** About this task **
Copy the lines word for word. Begin at the line that contains "Lesson 38 - Video (33:25)" and end with the final line of the data.

** Input records **
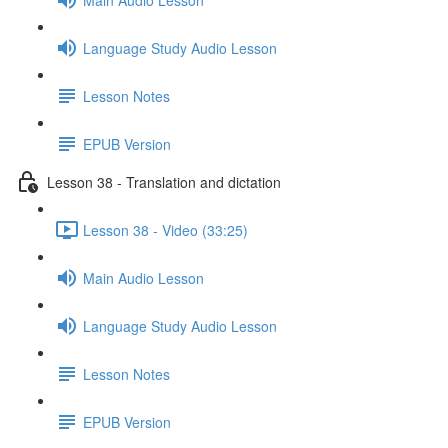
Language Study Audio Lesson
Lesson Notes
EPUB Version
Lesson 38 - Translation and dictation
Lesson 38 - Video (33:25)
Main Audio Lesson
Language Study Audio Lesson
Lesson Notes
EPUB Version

** Written solution **
Lesson 38 - Video (33:25)
Main Audio Lesson
Language Study Audio Lesson
Lesson Notes
EPUB Version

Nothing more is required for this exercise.